Yes, it's a thing. It's not just you.
You know what we're talking about: From the urban sludge of un-dateable men you've unearthed a potential gem. You have a few great dates and then homeboy vanishes into thin air. You feel confused and rejected, experiencing something in between psychological warfare and emotional blue balls.
There are a few names for it: the fade out, the fade away, getting "ghosted." When comedy writer Hannah Vanderpoel identified the trend and confirmed its prevalence among 20-something women, she decided to make a video about it.
Quick synopsis: Girl dates guy. Guy ceases all contact. Girl consults girlfriends. Girlfriends compose a rap opera condemning every stage of the fade out.
Part public service announcement, part poetry for the straight single girl, the video is a warm embrace for anyone who's received the ghost treatment. Coolio's '90s hit "Gangsta's Paradise" provides a fitting beat and lyrical guideline. "Been spending most our lives, living in a Ghoster's Paradise. Go out maybe once or twice, no call after an amazing night."

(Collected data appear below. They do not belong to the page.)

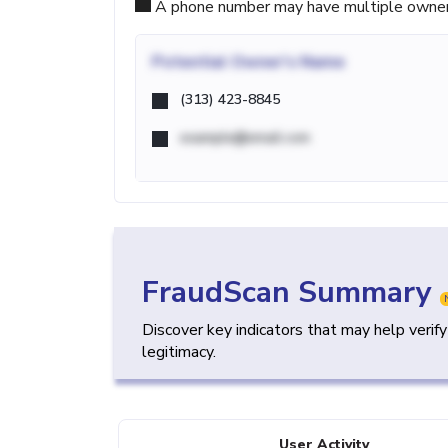
A phone number may have multiple owners d
Potential
Owner's Name
(313) 423-8845
example@email.com
FraudScan Summary
Discover key indicators that may help verif
legitimacy.
User Activity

What's wonderful about "Ghoster's Paradise" is that it doesn't get its kicks solely from the desperation of single women, but lampoons the men who can't be bothered to let a woman know if they plan on seeing her again. It's not a ballad -- it's lyrical roast.
While our mothers waited for a guy to call, millennial women have access to multiple social media outlets to confirm or deny any and all factors that could account for delayed communication. We put enough faith in technology to fly us in the air and take pictures of our bones, but in a state of relative lust with an unrequited text in play, we lose all confidence in a phone's ability to deliver a text message.
In the unlikely event our protagonist's devices are perfectly healthy and he actually hasn't contacted her, she wonders "Were you kidnapped or did you die?" (When the alternative is "he's just not that into you," we definitely prefer the abduction theory.) In a later verse, she exclaims: "You posted a Vine, so I know you're not dead!" Ugh, sorry girl.
At the end of the video, the aggrieved -- draped in animal fur and slick shades with her lady crew by her side -- addresses unfinished business with this ghost. Unlike the ghost, we're not gonna front: The ending is victorious.